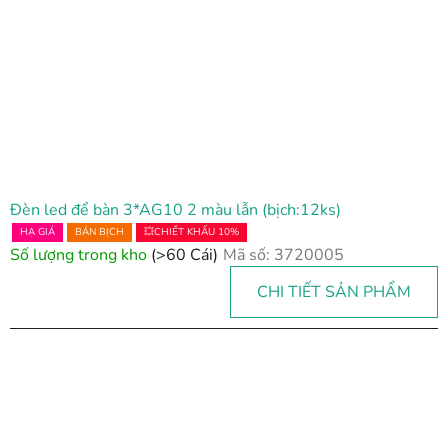
Đèn led để bàn 3*AG10 2 màu lẫn (bịch:12ks)
HẠ GIÁ
BÁN BỊCH
💥CHIẾT KHẤU 10%
Số lượng trong kho
(>60 Cái)
Mã số:
3720005
CHI TIẾT SẢN PHẨM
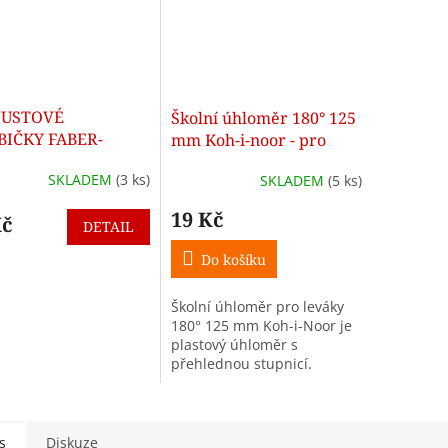
OUSTOVÉ
Školní úhloměr 180° 125
IČKY FABER-
mm Koh-i-noor - pro
ELL - 6 KS, VÝBĚR
leváky
SKLADEM
(3 ks)
SKLADEM
(5 ks)
EV
19 Kč
Kč
DETAIL
Do košíku
Školní úhloměr pro leváky
180° 125 mm Koh-i-Noor je
plastový úhloměr s
přehlednou stupnicí.
Ideální pomůcka do školy
pro rýsování a měření úhlů.
s
Diskuze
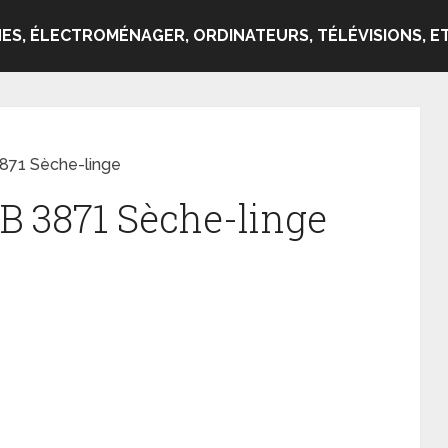
ES, ÉLECTROMÉNAGER, ORDINATEURS, TÉLÉVISIONS, ET
871 Sèche-linge
B 3871 Sèche-linge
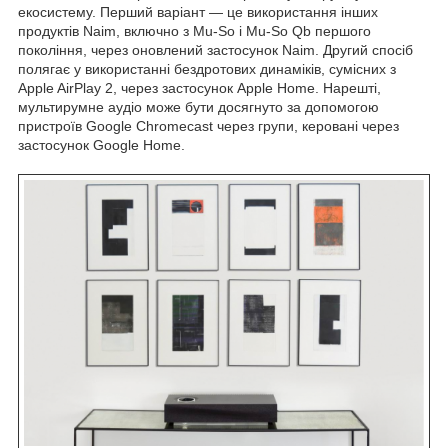
екосистему. Перший варіант — це використання інших
продуктів Naim, включно з Mu-So і Mu-So Qb першого
покоління, через оновлений застосунок Naim. Другий спосіб
полягає у використанні бездротових динаміків, сумісних з
Apple AirPlay 2, через застосунок Apple Home. Нарешті,
мультирумне аудіо може бути досягнуто за допомогою
пристроїв Google Chromecast через групи, керовані через
застосунок Google Home.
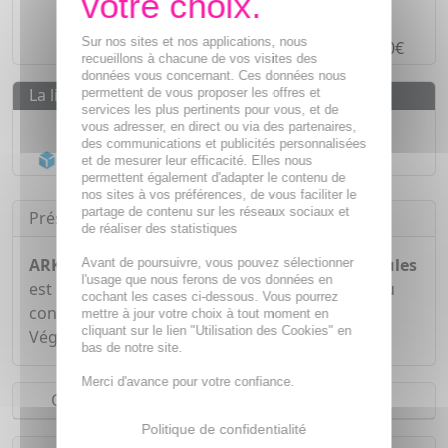
Paiement en ligne
SÉCURISÉ
Sur nos sites et nos applications, nous
Paiement en
4 fois sans frais
à partir de 30€
recueillons à chacune de vos visites des
données vous concernant. Ces données nous
La livraison
permettent de vous proposer les offres et
services les plus pertinents pour vous, et de
Livraison gratuite dès
55€
vous adresser, en direct ou via des partenaires,
des communications et publicités personnalisées
Acheminement Chronopost
en 24h*
et de mesurer leur efficacité. Elles nous
permettent également d'adapter le contenu de
nos sites à vos préférences, de vous faciliter le
partage de contenu sur les réseaux sociaux et
Présentation
de réaliser des statistiques
ARKOPHARMA Charbon Végétal activé 80 gélules
Avant de poursuivre, vous pouvez sélectionner
l'usage que nous ferons de vos données en
est un complément alimentaire qui contribue au
cochant les cases ci-dessous. Vous pourrez
confort digestif grâce à la présence de Charbon
mettre à jour votre choix à tout moment en
cliquant sur le lien "Utilisation des Cookies" en
Végétal.
bas de notre site.
Merci d'avance pour votre confiance.
Conseils d'utilisation
Politique de confidentialité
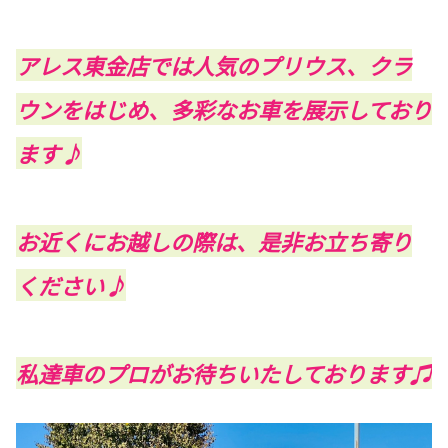
アレス東金店では人気のプリウス、クラ
ウンをはじめ、多彩なお車を展示しており
ます♪
お近くにお越しの際は、是非お立ち寄り
ください♪
私達車のプロがお待ちいたしております♫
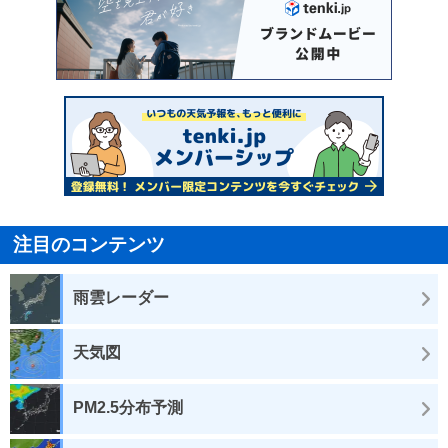
注目のコンテンツ
雨雲レーダー
天気図
PM2.5分布予測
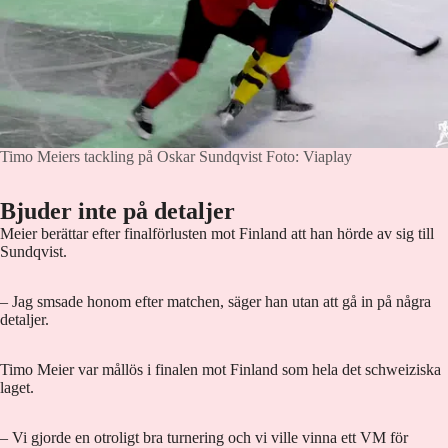
Timo Meiers tackling på Oskar Sundqvist
Foto: Viaplay
Bjuder inte på detaljer
Meier berättar efter finalförlusten mot Finland att han hörde av sig till
Sundqvist.
– Jag smsade honom efter matchen, säger han utan att gå in på några
detaljer.
Timo Meier var mållös i finalen mot Finland som hela det schweiziska
laget.
– Vi gjorde en otroligt bra turnering och vi ville vinna ett VM för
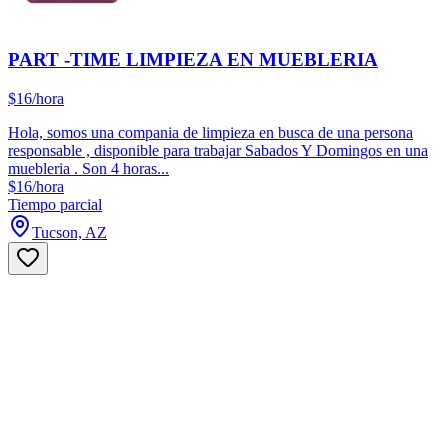
PART -TIME LIMPIEZA EN MUEBLERIA
$16/hora
Hola, somos una compania de limpieza en busca de una persona
responsable , disponible para trabajar Sabados Y Domingos en una
muebleria . Son 4 horas...
$16/hora
Tiempo parcial
Tucson, AZ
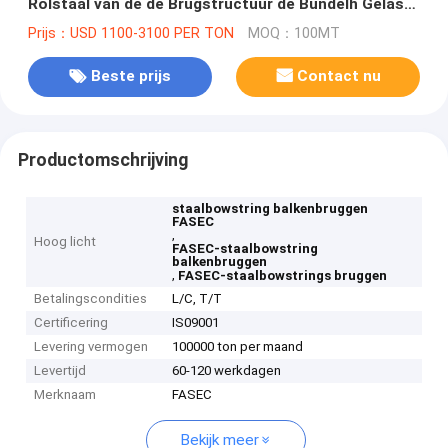
Rolstaal van de de Brugstructuur de Bundelh Gelast
Kader
Prijs：USD 1100-3100 PER TON
MOQ：100MT
Beste prijs
Contact nu
Productomschrijving
staalbowstring balkenbruggen
FASEC
,
Hoog licht
FASEC-staalbowstring
balkenbruggen
,
FASEC-staalbowstrings bruggen
Betalingscondities
L/C, T/T
Certificering
IS09001
Levering vermogen
100000 ton per maand
Levertijd
60-120 werkdagen
Merknaam
FASEC
Bekijk meer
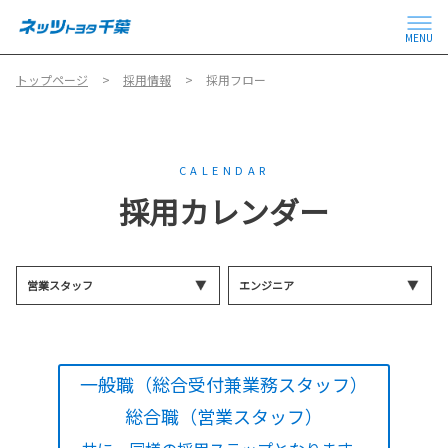
MENU
トップページ
採用情報
採用フロー
CALENDAR
採用カレンダー
営業スタッフ
エンジニア
一般職（総合受付兼業務スタッフ）
総合職（営業スタッフ）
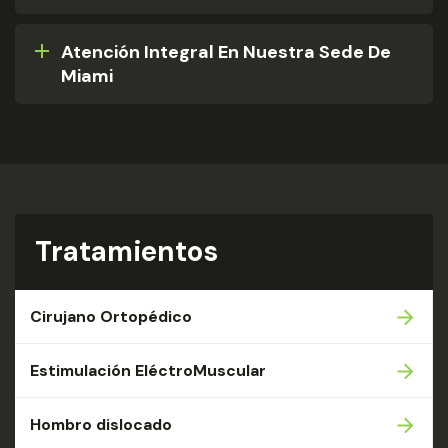
Atención Integral En Nuestra Sede De
Miami​
Tratamientos
Cirujano Ortopédico
Estimulación EléctroMuscular
Hombro dislocado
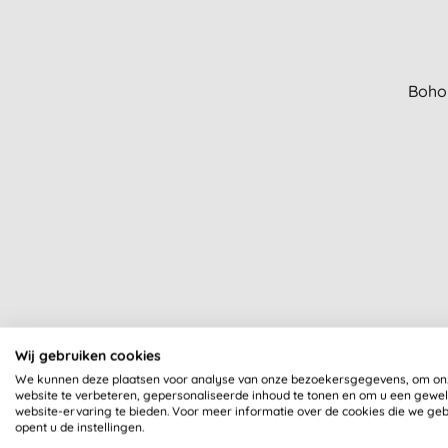
Boho
Wij gebruiken cookies
We kunnen deze plaatsen voor analyse van onze bezoekersgegevens, om on
website te verbeteren, gepersonaliseerde inhoud te tonen en om u een gewe
website-ervaring te bieden. Voor meer informatie over de cookies die we ge
opent u de instellingen.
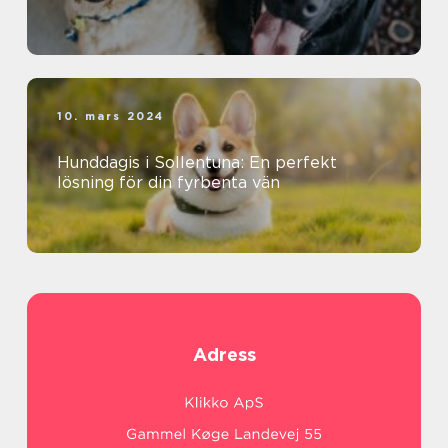
10. mars 2024
Hunddagis i Sollentuna: En perfekt
lösning för din fyrbenta vän
Adress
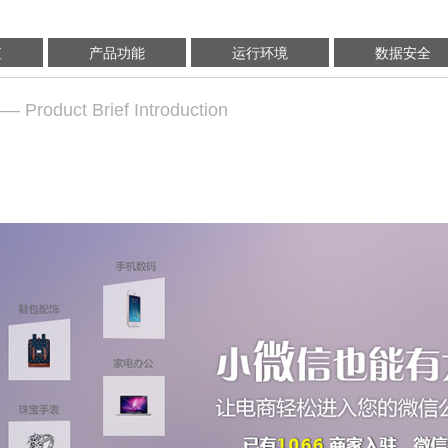
值
产品功能
运行环境
数据安全
— Product Brief Introduction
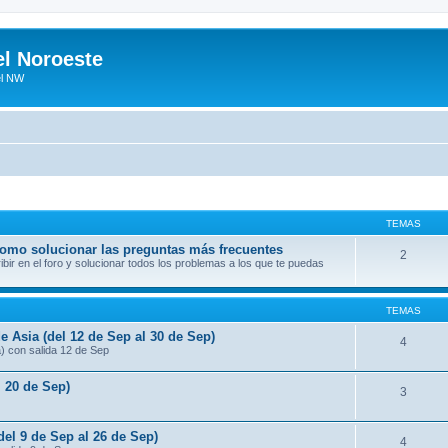
el Noroeste
el NW
TEMAS
 como solucionar las preguntas más frecuentes
2
ir en el foro y solucionar todos los problemas a los que te puedas
TEMAS
e Asia (del 12 de Sep al 30 de Sep)
4
a) con salida 12 de Sep
l 20 de Sep)
3
del 9 de Sep al 26 de Sep)
4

-.-.-

> How to complete this task
For this step, transcribe all the material above exactly and drop the images.

> The completed task
Đèn led để bàn 3*AG10 2 màu lẫn (bịch:12ks)
HẠ GIÁ
BÁN BỊCH
💥CHIẾT KHẤU 10%
Số lượng trong kho
(>60 Cái)
Mã số:
3720005
CHI TIẾT SẢN PHẨM
OUSTOVÉ
Školní úhloměr 180° 125
IČKY FABER-
mm Koh-i-noor - pro
ELL - 6 KS, VÝBĚR
leváky
SKLADEM
(3 ks)
SKLADEM
(5 ks)
EV
19 Kč
Kč
DETAIL
Do košíku
Školní úhloměr pro leváky
180° 125 mm Koh-i-Noor je
plastový úhloměr s
přehlednou stupnicí.
Ideální pomůcka do školy
pro rýsování a měření úhlů.
s
Diskuze
ES, ÉLECTROMÉNAGER, ORDINATEURS, TÉLÉVISIONS, ET
871 Sèche-linge
B 3871 Sèche-linge
екосистему. Перший варіант — це використання інших
продуктів Naim, включно з Mu-So і Mu-So Qb першого
покоління, через оновлений застосунок Naim. Другий спосіб
полягає у використанні бездротових динаміків, сумісних з
Apple AirPlay 2, через застосунок Apple Home. Нарешті,
мультирумне аудіо може бути досягнуто за допомогою
пристроїв Google Chromecast через групи, керовані через
застосунок Google Home.
Paiement en ligne
SÉCURISÉ
Sur nos sites et nos applications, nous
Paiement en
4 fois sans frais
à partir de 30€
recueillons à chacune de vos visites des
données vous concernant. Ces données nous
La livraison
permettent de vous proposer les offres et
services les plus pertinents pour vous, et de
Livraison gratuite dès
55€
vous adresser, en direct ou via des partenaires,
des communications et publicités personnalisées
Acheminement Chronopost
en 24h*
et de mesurer leur efficacité. Elles nous
permettent également d'adapter le contenu de
nos sites à vos préférences, de vous faciliter le
partage de contenu sur les réseaux sociaux et
Présentation
de réaliser des statistiques
ARKOPHARMA Charbon Végétal activé 80 gélules
Avant de poursuivre, vous pouvez sélectionner
l'usage que nous ferons de vos données en
est un complément alimentaire qui contribue au
cochant les cases ci-dessous. Vous pourrez
confort digestif grâce à la présence de Charbon
mettre à jour votre choix à tout moment en
cliquant sur le lien "Utilisation des Cookies" en
Végétal.
bas de notre site.
Merci d'avance pour votre confiance.
Conseils d'utilisation
Politique de confidentialité
アレス東金店では人気のプリウス、クラ
ウンをはじめ、多彩なお車を展示しており
ます♪
お近くにお越しの際は、是非お立ち寄り
ください♪
私達車のプロがお待ちいたしております♫
注目のコンテンツ
雨雲レーダー
天気図
PM2.5分布予測
Timo Meiers tackling på Oskar Sundqvist
Foto: Viaplay
Bjuder inte på detaljer
Meier berättar efter finalförlusten mot Finland att han hörde av sig till
Sundqvist.
– Jag smsade honom efter matchen, säger han utan att gå in på några
detaljer.
Timo Meier var mållös i finalen mot Finland som hela det schweiziska
laget.
– Vi gjorde en otroligt bra turnering och vi ville vinna ett VM för
PART -TIME LIMPIEZA EN MUEBLERIA
$16/hora
Hola, somos una compania de limpieza en busca de una persona
responsable , disponible para trabajar Sabados Y Domingos en una
muebleria . Son 4 horas...
$16/hora
Tiempo parcial
Tucson, AZ
Rolstaal van de de Brugstructuur de Bundelh Gelast
Kader
Prijs：USD 1100-3100 PER TON
MOQ：100MT
Beste prijs
Contact nu
Productomschrijving
staalbowstring balkenbruggen
FASEC
,
Hoog licht
FASEC-staalbowstring
balkenbruggen
,
FASEC-staalbowstrings bruggen
Betalingscondities
L/C, T/T
Certificering
IS09001
Levering vermogen
100000 ton per maand
Levertijd
60-120 werkdagen
Merknaam
FASEC
Bekijk meer
MENU
トップページ
採用情報
採用フロー
CALENDAR
採用カレンダー
営業スタッフ
エンジニア
一般職（総合受付兼業務スタッフ）
総合職（営業スタッフ）
Atención Integral En Nuestra Sede De
Miami​
Tratamientos
Cirujano Ortopédico
Estimulación EléctroMuscular
Hombro dislocado
Boho
Wij gebruiken cookies
We kunnen deze plaatsen voor analyse van onze bezoekersgegevens, om on
website te verbeteren, gepersonaliseerde inhoud te tonen en om u een gewe
website-ervaring te bieden. Voor meer informatie over de cookies die we ge
opent u de instellingen.
10. mars 2024
Hunddagis i Sollentuna: En perfekt
lösning för din fyrbenta vän
Adress
值
产品功能
运行环境
数据安全
— Product Brief Introduction
el Noroeste
el NW
TEMAS
 como solucionar las preguntas más frecuentes
2
ir en el foro y solucionar todos los problemas a los que te puedas
TEMAS
e Asia (del 12 de Sep al 30 de Sep)
4
a) con salida 12 de Sep
l 20 de Sep)
3
del 9 de Sep al 26 de Sep)
4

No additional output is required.